Among the entries below, find the lines that hold the word "ХОККЕЙ" and report them.

(Data begins)

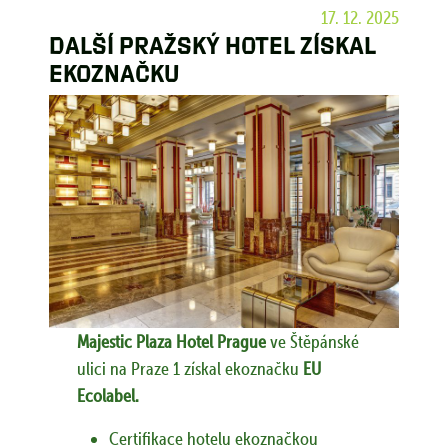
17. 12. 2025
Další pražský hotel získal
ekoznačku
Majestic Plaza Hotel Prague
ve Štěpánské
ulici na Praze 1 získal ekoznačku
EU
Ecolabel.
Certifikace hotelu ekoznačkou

(Data ends)
(Data begins)

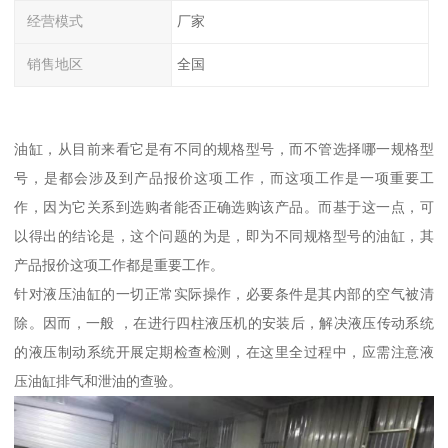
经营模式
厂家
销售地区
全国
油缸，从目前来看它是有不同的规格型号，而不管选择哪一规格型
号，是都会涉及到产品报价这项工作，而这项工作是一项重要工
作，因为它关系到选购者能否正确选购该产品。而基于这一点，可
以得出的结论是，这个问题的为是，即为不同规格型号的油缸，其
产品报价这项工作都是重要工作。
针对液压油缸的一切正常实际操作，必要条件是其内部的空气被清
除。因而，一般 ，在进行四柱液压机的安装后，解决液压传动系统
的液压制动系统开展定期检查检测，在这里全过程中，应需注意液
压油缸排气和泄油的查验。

(Data ends)
(Data begins)

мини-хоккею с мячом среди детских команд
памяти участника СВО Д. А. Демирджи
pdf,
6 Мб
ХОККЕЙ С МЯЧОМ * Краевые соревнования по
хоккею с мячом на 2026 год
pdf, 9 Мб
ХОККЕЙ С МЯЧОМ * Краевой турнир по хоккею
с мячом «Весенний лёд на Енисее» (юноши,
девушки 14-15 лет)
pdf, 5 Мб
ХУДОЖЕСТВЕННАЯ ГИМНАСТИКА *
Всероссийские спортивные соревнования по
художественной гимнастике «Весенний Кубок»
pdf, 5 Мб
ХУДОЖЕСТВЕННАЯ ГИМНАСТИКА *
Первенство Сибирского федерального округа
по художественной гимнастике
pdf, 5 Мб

(Data ends)

Result –
ХОККЕЙ С МЯЧОМ * Краевые соревнования по
ХОККЕЙ С МЯЧОМ * Краевой турнир по хоккею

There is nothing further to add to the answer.